The securities firm added that it would be sensible for them to consider 40% of the portfolio for active trading.
“We recommend investors develop a well-diversified portfolio, mitigating the portfolio from sector and asset class specific risks. The portfolio should be future oriented, long term and selected instruments should be poised for a positive return through both capital gains and dividends, thus meeting the investor’s objective,” it said.
“It will be prudent to consider about 40% of the portfolio for active trading, this will allow the investor to realise some profits in the event of short-term swings in sentiments in the market, in particular on non-core holdings.”
The firm also said government measures to tame inflation and local currency devaluation remain encouraging, evidenced by the deceleration of monthly inflation from 30,7% in June to 12,4% as at end of August.
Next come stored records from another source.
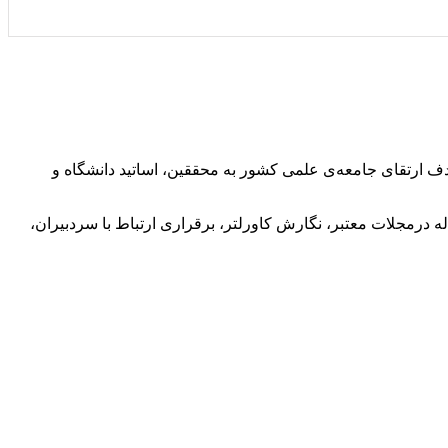
دف ارتقای جامعه‌ی علمی کشور به محققین، اساتید دانشگاه و
 درمجلات معتبر، نگارش کاورلتر، برقراری ارتباط با سردبیران،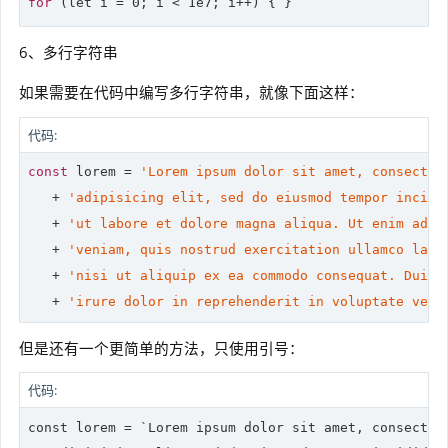
for
 (
let
6、多行字符串
如果需要在代码中编写多行字符串，就像下面这样：
代码:
const
 lorem = 
'Lorem ipsum dolor sit amet, consectet
   + 
'adipisicing elit, sed do eiusmod tempor incidi
   + 
'ut labore et dolore magna aliqua. Ut enim ad m
   + 
'veniam, quis nostrud exercitation ullamco labo
   + 
'nisi ut aliquip ex ea commodo consequat. Duis 
   + 
'irure dolor in reprehenderit in voluptate veli
但是还有一个更简单的方法，只使用引号：
代码:
const lorem = `
Lorem ipsum dolor sit amet, consectetu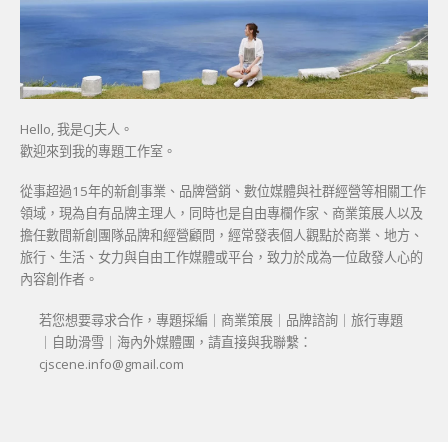
Hello, 我是CJ夫人。
歡迎來到我的專題工作室。
從事超過15年的新創事業、品牌營銷、數位媒體與社群經營等相關工作
領域，現為自有品牌主理人，同時也是自由專欄作家、商業策展人以及
擔任數間新創團隊品牌和經營顧問，經常發表個人觀點於商業、地方、
旅行、生活、女力與自由工作媒體或平台，致力於成為一位啟發人心的
內容創作者。
若您想要尋求合作，專題採編｜商業策展｜品牌諮詢｜旅行專題
｜自助滑雪｜海內外媒體團，請直接與我聯繫：
cjscene.info@gmail.com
Parallel market rates have also stabilised in recent weeks, hovering at ZW$700-ZW$750, while on the official auction, the rate has moved to ZW$580 this week.
FBC said the local economy’s stability remains fragile, however, hinged on the government's ability to continue to control money supply as well as insulate the economy against global supply and inflation shocks.
“The global economic outlook remains largely uncertain, hampered by rising inflation and the on-going consequences of geopolitical tensions,” it said.
“Most economies have hiked interest rates to tame inflation, with the US hiking rates by a cumulative 225 basis points since March. We anticipate some reduction in inflation owing to improving global supply chains and the drops in prices of fuel and other commodities.”